Montreal

Quebec City soccer tournament uses sport to fight racism

About 50 people took to the pitch for an anti-racism soccer tournament in Quebec City on Saturday. Organizers said the goal was to use the common foundation of soccer to encourage conversations.

Soccer tournament was born out of a festival against racism held in Quebec City in February

The tournament featured co-ed teams playing 4 on 4 soccer games throughout the day Saturday.
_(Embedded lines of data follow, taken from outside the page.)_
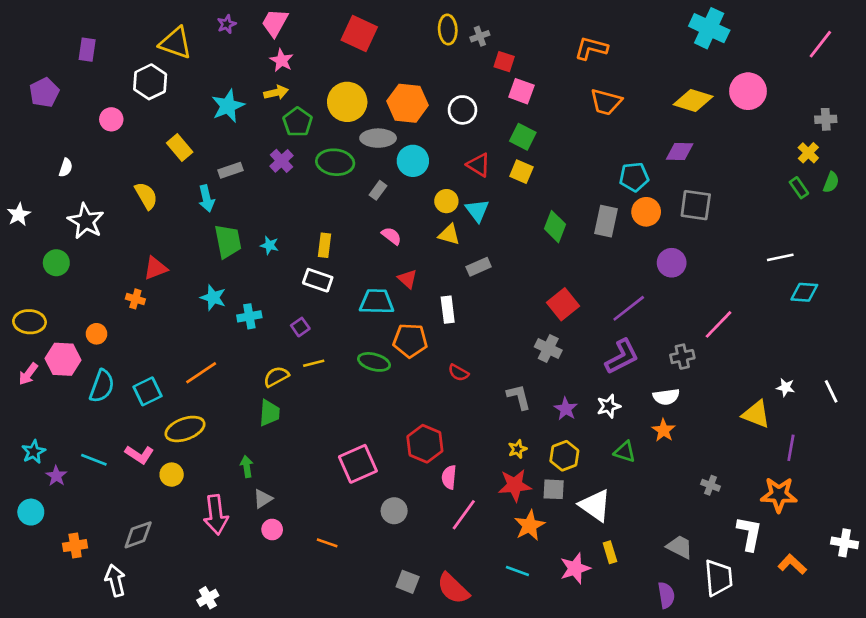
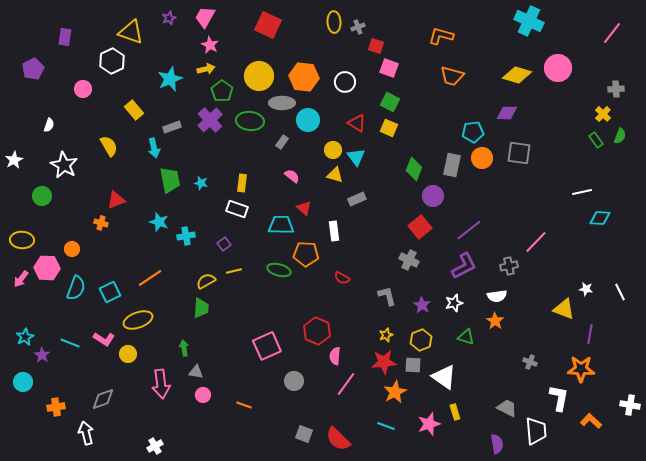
purple cross: (282, 161) -> (210, 120), size x1.4
purple circle: (672, 263) -> (433, 196), moved
gray triangle: (263, 499) -> (196, 372), turned 42

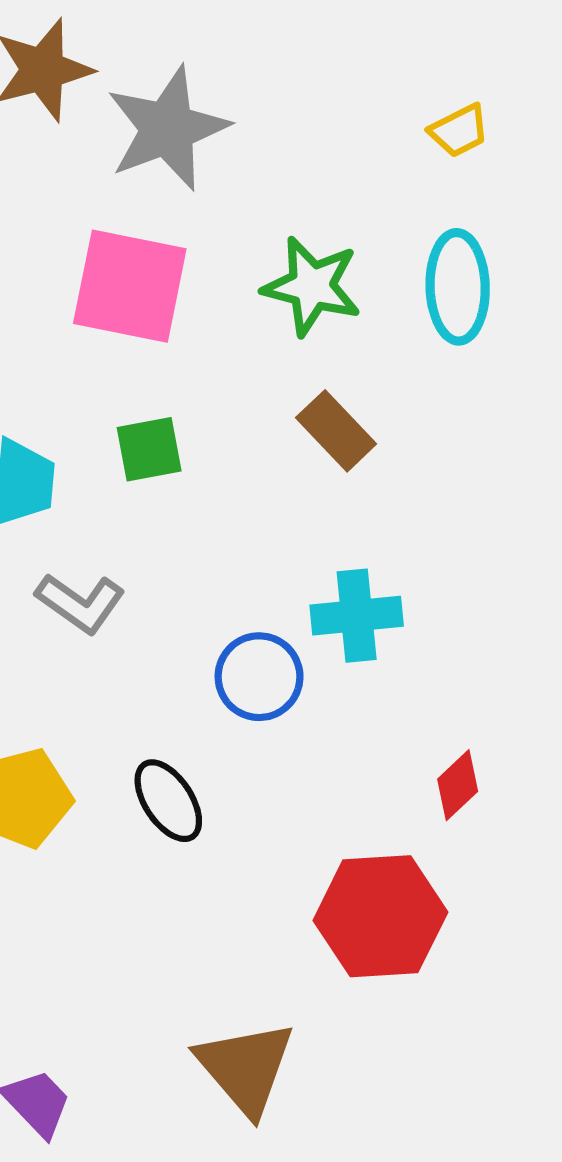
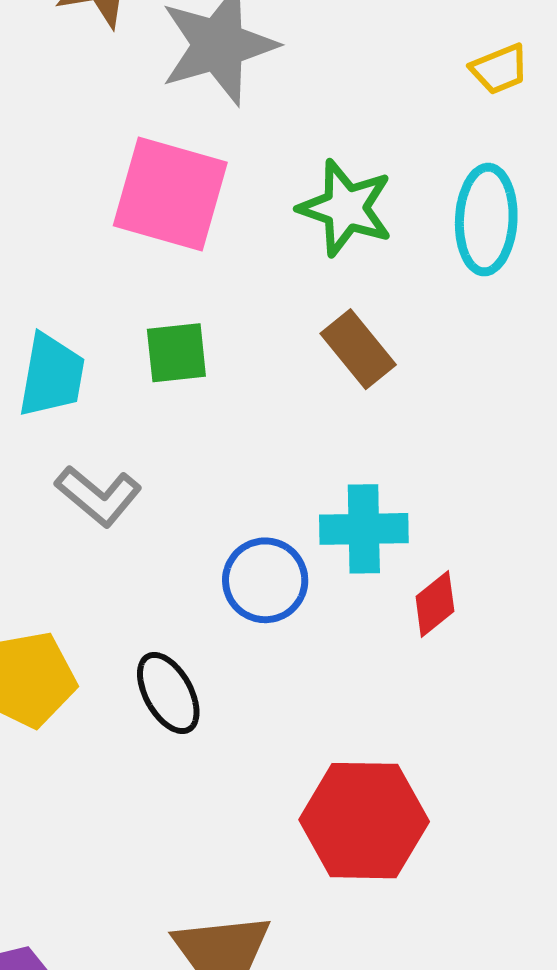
red diamond: (458, 785) -> (435, 604), moved

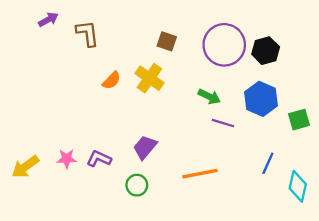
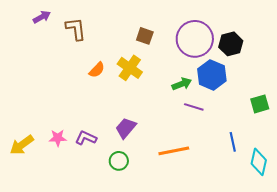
green arrow: (209, 97) -> (182, 84), turned -48
blue hexagon: (261, 99) -> (212, 75), moved
blue line: (268, 163) -> (233, 142), turned -36

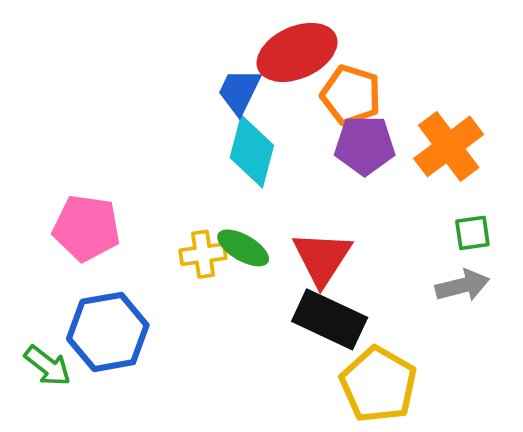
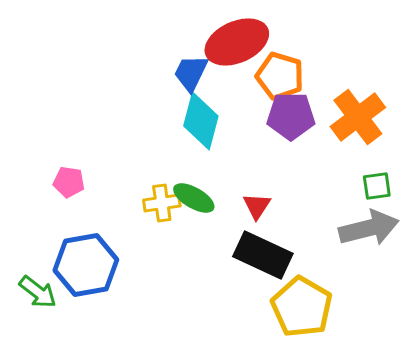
pink pentagon: (86, 228) -> (69, 182), size x0.6
red triangle: (322, 258) -> (257, 206), size x0.6
gray arrow: (462, 286) -> (369, 228), size x1.4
Organizers picked a soccer tournament because the game's universal appeal provides a foundation for people to come together and talk and share, and to look at some of the structural problems that cause racism. (Tournoi de soccer anti-raciste/Facebook)

About 50 people laced up their cleats and took to the pitch in Quebec City's Victoria Park on Saturday for a soccer tournament against racism.

"We're really happy. Obviously there are a lot of people that answered our call," said Charles-Olivier Carrier, one of the tournament's organizers. "They love sports and want to fight racism and it's just something that I believe speaks to them. There's a spirit uniting people fighting racism."

The tournament falls under the umbrella of a larger festival against racism in Quebec City. Organizers have held several events this year, including a festival in February and a cabaret in May.

A further 30 people showed up to watch the games, which were both men's games and mixed teams, with a range of abilities and ages, all accompanied by music from a DJ.

Raphaelle Morin, whose team Mambazo won the tournament, said one of the goals was to have fun. 

"My grandfather's African so for sure I feel concerned by racism in general, but I was invited here by a friend and we're all here to have fun all together," she said.

But Morin also talked about how racism affects her.

"It's an issue that most people try to maybe put aside or maybe not think about, but honestly it's part of our day-to-day lives. And I don't think people realize it," she said.

Morin says that sometimes she is disappointed because "people say they're so open minded and everything but I know it still happens."

For others, the tournament was about sending a message.

"I think it's a good thing to do especially now with [the] right wing rise, we have to stand up and show that there's other ways to live," said Michel Martin, one of the players. "That's why we have these types of events so we can counter the bad things."

Martin said he's lived in Quebec City for 30 years, but in the past ten years, he's seen right-wing groups gain influence in his city. 

"These right wing groups are now openly on the streets. They'll do demonstrations," he said.

"That's how you see things changing, you actually see them physically and I don't like that, no. I don't like the way it's going. Not everybody wants to live the way that they want us to live."